Folds for time series cross valdiation are created in a forward chaining fashion
Suppose we have a time series for yearly consumer demand for a product during a period of n years. The folds would be created like:

![alt text](https://cdn.analyticsvidhya.com/wp-content/uploads/2015/11/ts_1step-850x414.png)

fold 1: training [1], test [2]

fold 2: training [1 2], test [3]

fold 3: training [1 2 3], test [4]

fold 4: training [1 2 3 4], test [5]

fold 5: training [1 2 3 4 5], test [6]

.

.

.

fold n: training [1 2 3 ….. n-1], test [n]

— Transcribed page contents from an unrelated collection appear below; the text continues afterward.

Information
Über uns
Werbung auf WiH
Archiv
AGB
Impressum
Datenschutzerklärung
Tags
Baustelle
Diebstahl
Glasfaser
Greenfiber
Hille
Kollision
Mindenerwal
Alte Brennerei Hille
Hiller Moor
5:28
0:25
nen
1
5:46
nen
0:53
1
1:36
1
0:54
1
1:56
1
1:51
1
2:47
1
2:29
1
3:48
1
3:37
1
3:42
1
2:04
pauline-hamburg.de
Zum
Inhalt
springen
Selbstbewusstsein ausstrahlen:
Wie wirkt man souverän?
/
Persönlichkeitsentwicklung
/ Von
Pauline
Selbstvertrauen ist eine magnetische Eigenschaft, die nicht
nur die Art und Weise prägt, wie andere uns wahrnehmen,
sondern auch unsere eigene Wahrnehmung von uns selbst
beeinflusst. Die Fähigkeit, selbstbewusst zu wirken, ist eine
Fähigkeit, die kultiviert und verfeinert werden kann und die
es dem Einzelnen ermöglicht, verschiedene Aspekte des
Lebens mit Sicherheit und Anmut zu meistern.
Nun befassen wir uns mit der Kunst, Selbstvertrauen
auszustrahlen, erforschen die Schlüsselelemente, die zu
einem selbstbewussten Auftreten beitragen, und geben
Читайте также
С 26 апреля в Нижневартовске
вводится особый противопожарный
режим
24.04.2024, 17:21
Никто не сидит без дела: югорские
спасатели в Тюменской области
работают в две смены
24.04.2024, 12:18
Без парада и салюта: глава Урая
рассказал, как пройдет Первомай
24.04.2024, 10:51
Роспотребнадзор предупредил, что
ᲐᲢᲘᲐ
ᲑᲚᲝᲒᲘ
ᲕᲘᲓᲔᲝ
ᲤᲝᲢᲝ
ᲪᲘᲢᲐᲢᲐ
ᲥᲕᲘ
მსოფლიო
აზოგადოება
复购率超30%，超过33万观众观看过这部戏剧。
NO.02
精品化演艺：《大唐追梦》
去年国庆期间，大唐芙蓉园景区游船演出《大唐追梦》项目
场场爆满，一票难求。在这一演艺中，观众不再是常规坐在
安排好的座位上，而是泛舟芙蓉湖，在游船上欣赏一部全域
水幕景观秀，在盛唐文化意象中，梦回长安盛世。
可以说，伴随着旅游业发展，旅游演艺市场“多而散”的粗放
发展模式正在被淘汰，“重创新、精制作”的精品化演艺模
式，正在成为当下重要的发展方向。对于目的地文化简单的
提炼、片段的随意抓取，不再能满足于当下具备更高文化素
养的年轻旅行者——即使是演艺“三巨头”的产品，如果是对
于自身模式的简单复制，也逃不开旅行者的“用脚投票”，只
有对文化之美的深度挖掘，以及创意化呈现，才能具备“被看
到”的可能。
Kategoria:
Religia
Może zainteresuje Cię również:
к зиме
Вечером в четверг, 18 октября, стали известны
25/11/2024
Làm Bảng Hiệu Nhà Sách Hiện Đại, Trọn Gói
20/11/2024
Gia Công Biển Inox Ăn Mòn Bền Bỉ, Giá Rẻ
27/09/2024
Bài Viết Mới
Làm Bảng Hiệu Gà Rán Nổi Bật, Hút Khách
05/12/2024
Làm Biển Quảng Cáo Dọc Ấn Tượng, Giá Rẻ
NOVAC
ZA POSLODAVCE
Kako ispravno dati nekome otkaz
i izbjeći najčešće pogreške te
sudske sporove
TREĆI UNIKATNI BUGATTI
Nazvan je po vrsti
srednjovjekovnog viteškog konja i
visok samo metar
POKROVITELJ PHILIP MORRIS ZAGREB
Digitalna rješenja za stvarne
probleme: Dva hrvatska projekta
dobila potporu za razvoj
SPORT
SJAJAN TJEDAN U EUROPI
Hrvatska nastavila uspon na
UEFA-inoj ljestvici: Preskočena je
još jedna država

**Underfitting – High bias and low variance**

Techniques to reduce underfitting :
1. Increase model complexity
2. Increase number of features, performing feature engineering
3. Remove noise from the data.
4. Increase the number of epochs or increase the duration of training to get better resul

**Techniques to reduce overfitting :**

1. Increase training data.
2. Reduce model complexity.
3. Early stopping during the training phase (have an eye over the loss over the training period as soon as loss begins to increase stop training).
4. Ridge Regularization and Lasso Regularization
5. Use dropout for neural networks to tackle overfitting.